Ruskin Bond feels lucky to live in India. The celebrated author says there is more freedom for writers in India despite various conflicts and occasional turmoil.
"If you think of the world in the present circumstances, how borders change and conflicts are constantly erupting in the world, it is not a peaceful universe as it was before," Bond told IANS in an email interview when asked about his relationship with the country.
"I find it very lucky to be an Indian and living in India. That is the one reason I am never attracted to going abroad or settling in any other country because in spite of various conflicts and occasional turmoil, compared to other countries, you would find more freedom and topics for a writer in India," added the author of British descent.
Bond, who was associated with Landmark's Child Reading to Child initiative for the fourth time this year, continued, "Suppose you were a writer in China and you go and sit to write on Great Wall of China, somebody would come in and take you away...go down the list of various countries, you will find that living in Europe is very dull."
"If you live in America, you need a gun and I am not very fast with a gun, so I think I would walk out very quickly. So, I think it's much better here if you compare it to other lands."
Born in Kasauli in what is now Himachal Pradesh, Bond grew up in Dehradun, New Delhi and Shimla. He then spent four years in London as a young man, only to return to India in 1955. He has been staying at Ivy Cottage in Landour since 1981.

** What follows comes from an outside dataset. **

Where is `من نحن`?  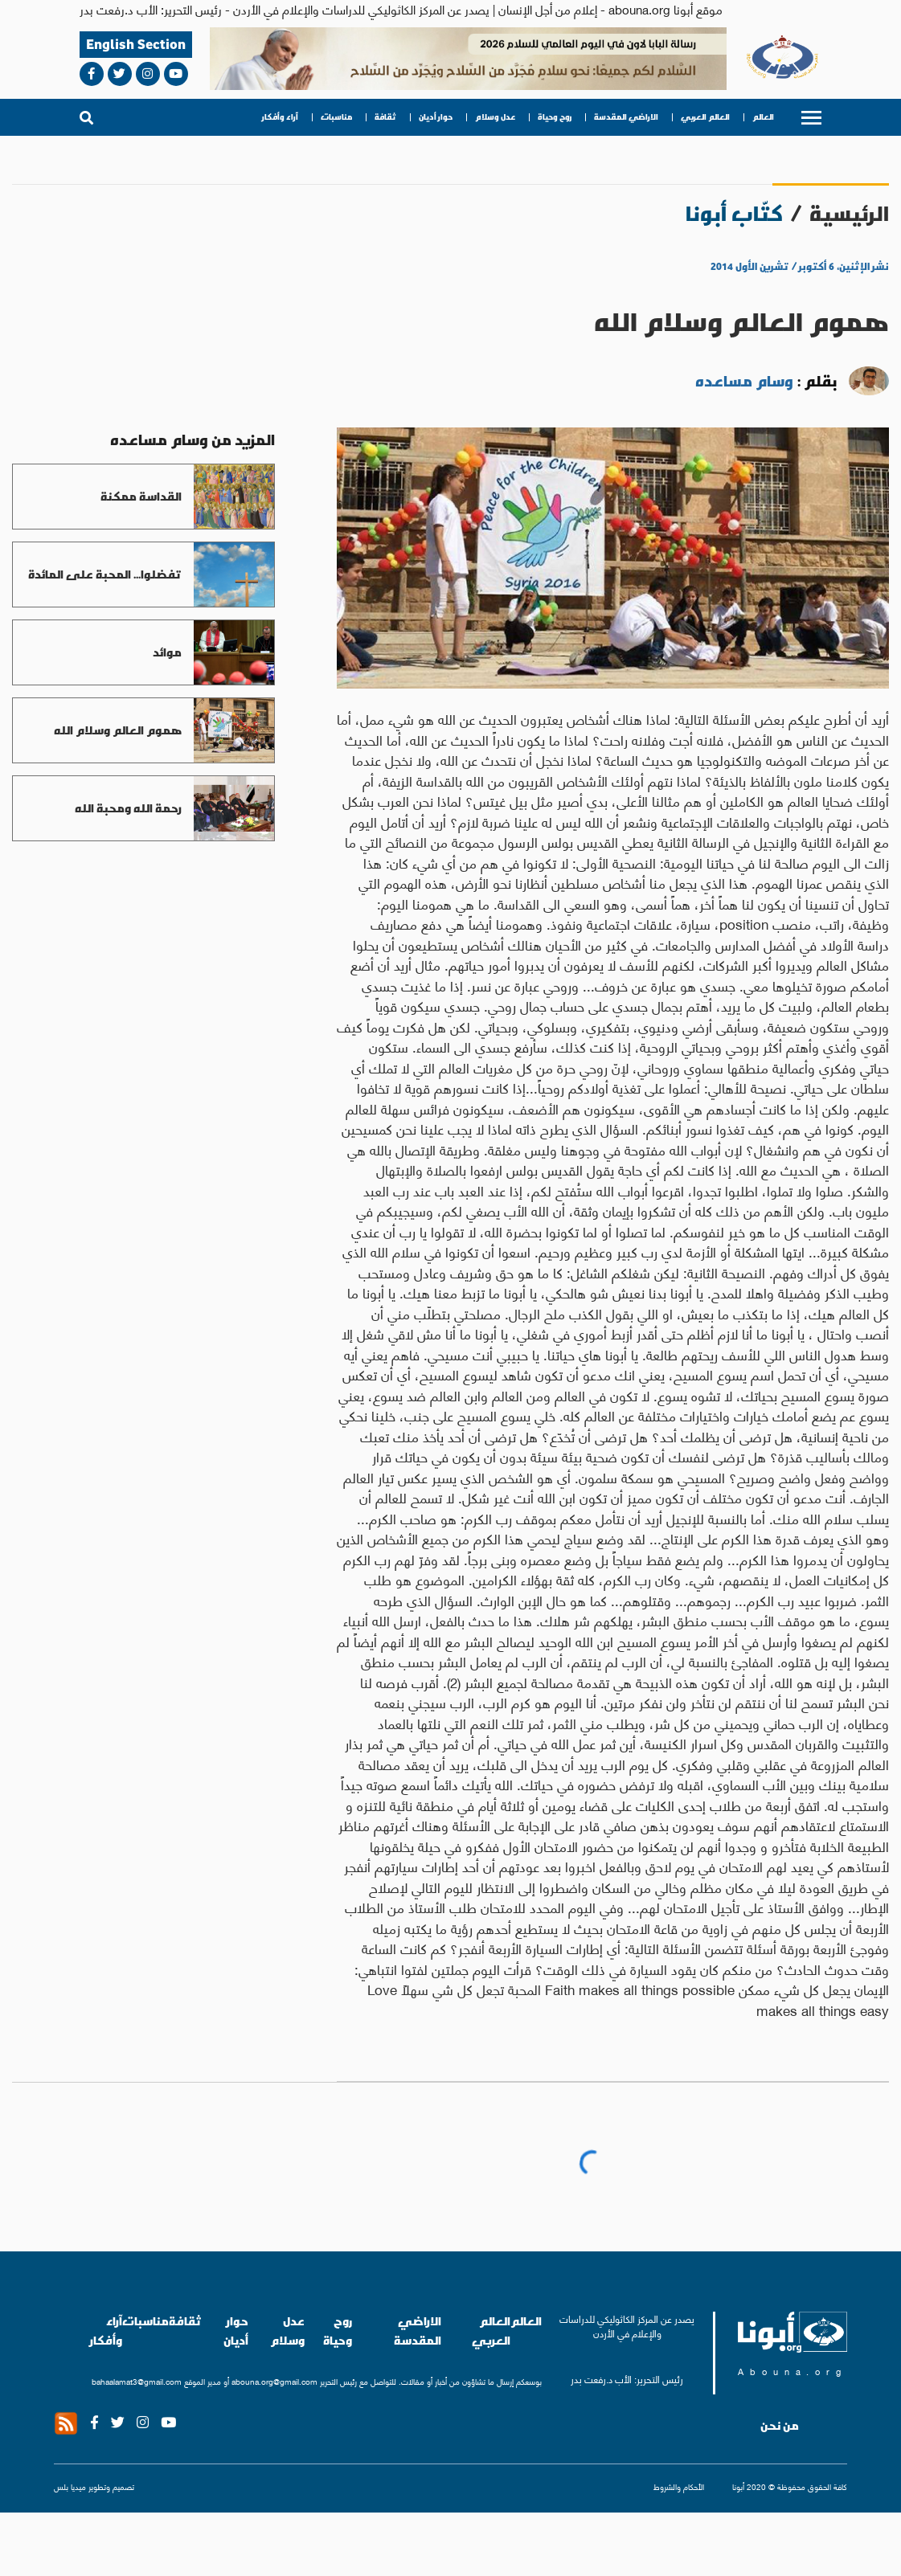
من نحن is located at coordinates (779, 2425).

Starting his journey as a writer with his first book at the age of 17, Bond has spent 68 years giving words to his thoughts, creating a collection of over a hundred novellas, short stories, non-fiction and poetry books.
Looking back, Bond said, "I was a bookworm in school and in those days it was easy to get books. Bigger cities had book shops. Also, I had a very lonely childhood so I had turned to books at an early age and they were a great help and by the time I had finished school I had decided that this is what I want to do." And he feels he "didn't do badly".
"I started wanting to become a well-known writer and today I have lots of readers. It took a long time but it came about. So if you do have a dream, something you want to do very much in your life it will come about if you persist.
"If you keep that vision in mind and the desire within you, you have to work towards it, you just can't sit back and expect everything to come to you. You have to work towards it as for some people it might come very quickly and for some it may take a lifetime."
But success can't come at the cost of quality.
"I see that a lot of people are rushing through. They just want to see their name on the book. The other day, there was a book launch and was self-published by an author and the writer had simple grammatical errors, even the sentences hadn't been rightly put together. Nobody would ever enjoy reading that book. There was no fluency. So the language is all important to begin with," said the 84-year-old.
He has spent many years spreading happiness with his stories, and garnered appreciation from all quarters. He is determined to not let age slow him down.
"There will always be books as long as I am mentally capable of it," said the author, who has been bestowed the Sahitya Akademi Award for English Writing, as well as the Padma Bhushan and the Padma Shri, the country's third and fourth highest civilian awards.
"I am done and nearly finished with a book on trees, flowers and plants. It's not a scientific book. I will do another and finish a story of me being a goal keeper. A lot of people think I am a good writer and praise me, but no one praises me for being a goal keeper and in this book I am going to praise myself as a goal keeper. And then what else, I would see how it goes."